Image: Source Gaming. The first—and easiest by far—chunk of the Engine Room.
With all that said, no part of Rusty Bucket Bay is as notorious as the Engine Room. Deep in the bowels of the Rusty Bucket is a giant clockwork platforming section, closer to Mario’s Tick Tock Clock than anything in Banjo thus far. There are moving walkways and giant spinning piston-like things, as well as a number of fans that require very, very specific timing that the game isn’t really built around. On top of that, you need to have turned off a switch from somewhere else on the ship to make the fans slow at all. Worst of all, though, is the bottom—or, rather, the lack thereof. Surprisingly for a 3D platformer of this era, only about four areas in Banjo have bottomless pits, so one showing up here shoots up the difficulty curve. The Engine Room makes you work without a net, in a precision platforming segment harder than almost everything else in the game. It’s not required, but as it’s tied to two Jiggies, you may have to brave it.
CLICK CLOCK WOOD
While Rusty Bucket Bay is the harder level in terms of active attempts to kill the player, nothing comes close to Click Clock Wood in size, scale, and complexity. Few of Banjo’s contemporaries can match this final world for wild ambition. The gimmick is as simple as it is fun: like other worlds, you’re circling a level, but instead of only doing that physically, you’re also doing it temporally. Click Clock Wood orbits this absolutely mammoth tree, and you visit it across all four seasons. It starts on a rainy spring morning. There are small leaf buds, an eagle egg, and a giant wasp nest. Midday summer brings grown leaves, bee swarms, a dried lake, the beginnings of a treehouse. An autumn sunset colors a large plant, a fully made treehouse, and a bevy of fallen acorns. Finally, there’s nighttime in winter, featuring a destroyed nest, a mighty eagle, frozen water, and enemies borrowed from Freezeezy Peak. Each one has a button to open up the next season, making it at once the most linear and the most (pun not intended) branching world.
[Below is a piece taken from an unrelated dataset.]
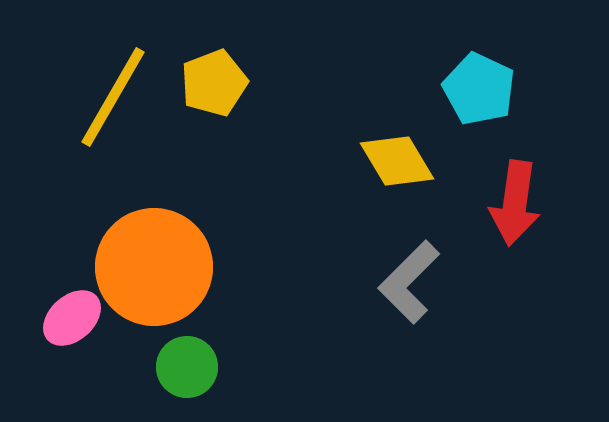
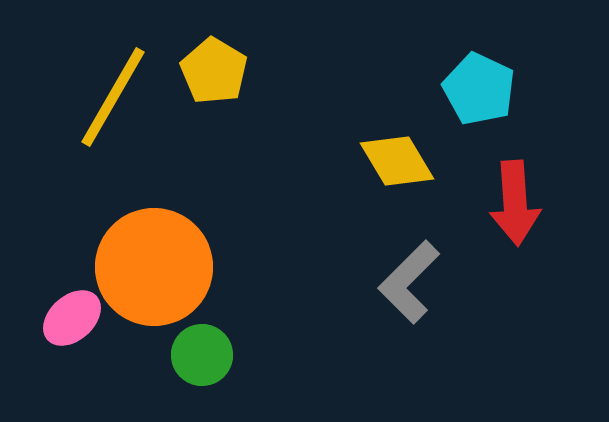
yellow pentagon: moved 12 px up; rotated 20 degrees counterclockwise
red arrow: rotated 12 degrees counterclockwise
green circle: moved 15 px right, 12 px up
Image: Source Gaming. The fall in Click Clock Wood is pretty. The fall, as in the action you can accidentally take off the tiny bridges and alcoves, is not.
Moreover, almost all of the Jiggies are tied to this progression in some way. Many quests require you to do something in one season so that it’ll change the future in the next. A boulder has blocked off Gnawty the beaver’s home in spring, you break it in summer once the water in the lake has dried, but since the hole to his home is too slippery, you swim up it once the water level’s back up in the fall (and again in winter for a secret prize). You hatch the baby eagle in spring, feed it caterpillars in summer and fall, then get its Jiggy in winter. Others are merely parts of stories told across the seasons, like how Nabnut the squirrel eats his stockpile of acorns in spring, freaks out about having nothing left in summer, and asks you to get him more in autumn. My favorite one of these might be the treehouse, whose Jiggy can be gotten in summer… if you’re willing to make a daredevil leap. I never am.
Of course, that’s only half the story, because the basic architecture of Click Clock Wood is ridiculously huge for an N64 title. Just one version of the tree might still be the physically largest Banjo world in pure space, as it’s an extremely vertical climb with multiple little sites, like the eagle nest or a super high outcropping that requires Mumbo’s final transformation. And the level changes a bit in each season as the leaves grow, fall, and get covered with snow in a way that alters traversal. Each one is difficult in slightly different ways. However, it’s also undeniable that the premise of the world forces you to do four variations on the same complex, precarious climb. It’s hard, you’ll probably fall a lot, and you’ll definitely follow the same path every time—there’s only one way up the tree, not counting one limited and risky shortcut.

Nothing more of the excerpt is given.